Zip Code Matters: Better Neighborhoods Lead to Better Outcomes•
Our cross-sector, national, bipartisan campaign believes that the zip code of one’s birth should not condemn anyone to an inescapable economic fate in the United States. Yet too often, this is the case.
Chetty’s groundbreaking study looks at where low-income children who moved to better neighborhoods through a federal voucher program two decades ago ended up. The results:
- Children who moved from poor neighborhoods into more affluent ones had far better outcomes than their peers who remained behind.
- The earlier the children were moved, the better the outcome.
- In fact, every year spent in a better environment improved the children’s chance of success.

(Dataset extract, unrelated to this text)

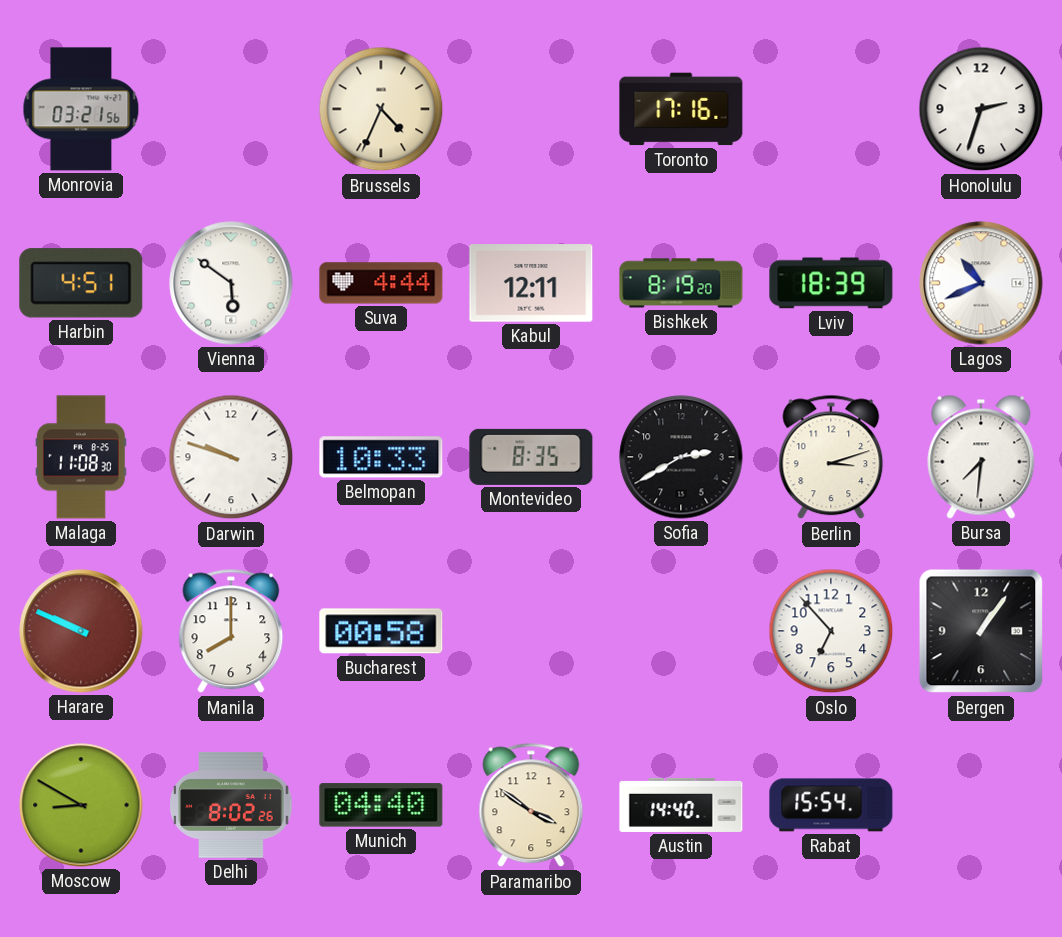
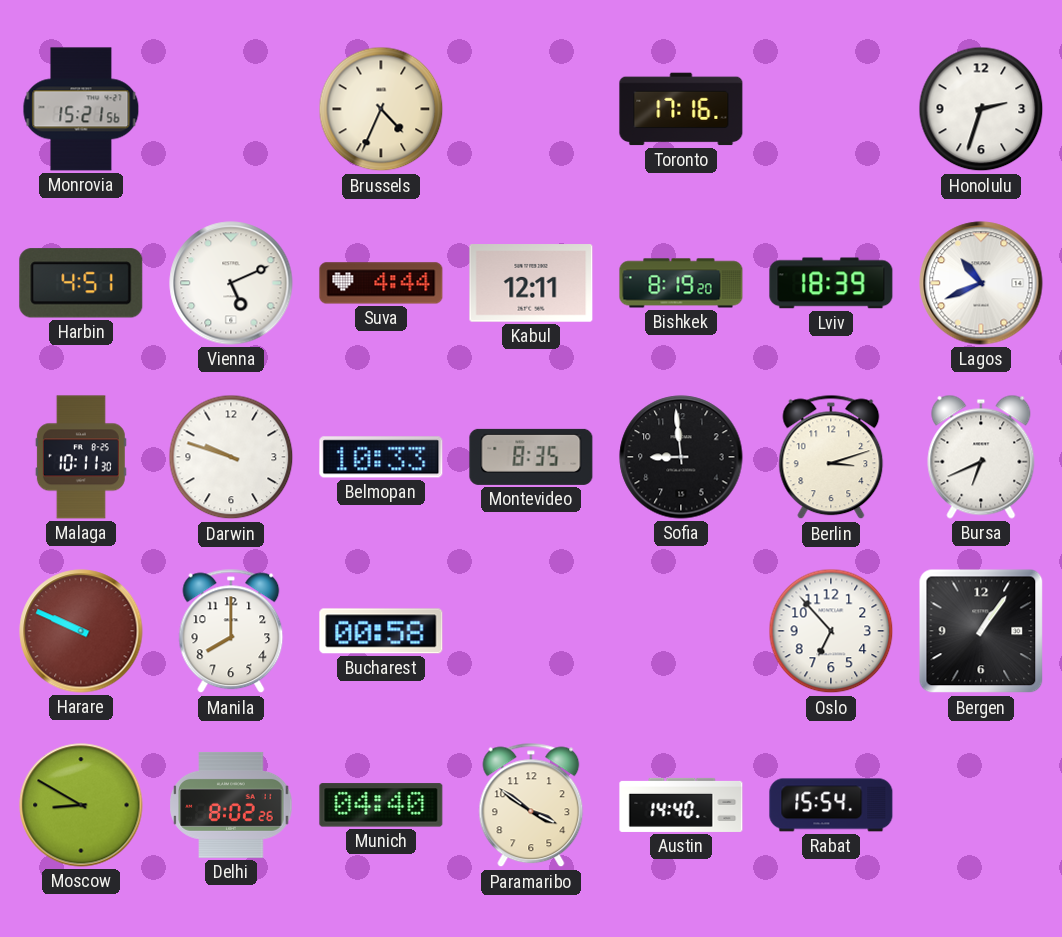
Monrovia: 03:21 -> 15:21
Vienna: 5:51 -> 5:11
Malaga: 11:08 -> 10:11
Sofia: 2:40 -> 8:59
Bursa: 7:31 -> 6:41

Source: Raj Chetty and Nathaniel Hendren, “The Impacts of Neighborhoods on Intergeneration
Like the Opportunity Index which measures 16 key economic, educational and civic factors across 50 states and 2,600 counties, The Equality of Opportunity project highlights geography, and supports the belief that communities are key to the expansion of opportunity.
“The broader lesson of our analysis,” Chetty and his team write, “is that social mobility should be tackled at a local level.”
Chetty and his team working have identified several factors present in places with higher levels of economic mobility: less segregation by income and race; lower levels of income inequality; better schools; lower rates of violent crime; higher levels of social capital and civic engagement; and a larger share of two-parent households.
Many of these factors are also tracked by the Opportunity Index: income; inequality; data that tracks with school quality such as high school graduation rates; crime rates; and civic engagement, as measured by volunteerism and group membership.
Index data and analyses also show that communities with higher levels of civic engagement have lower levels of youth disconnection, greater economic opportunity and less income inequality.
Chetty’s new research also validates the work of our coalition and empowers us all to act, as it proves something we all knew. “We can do something about upward mobility,” Chetty told the New York Times. Place isn’t the only factor that matters. Policies and programs also matter, a lot.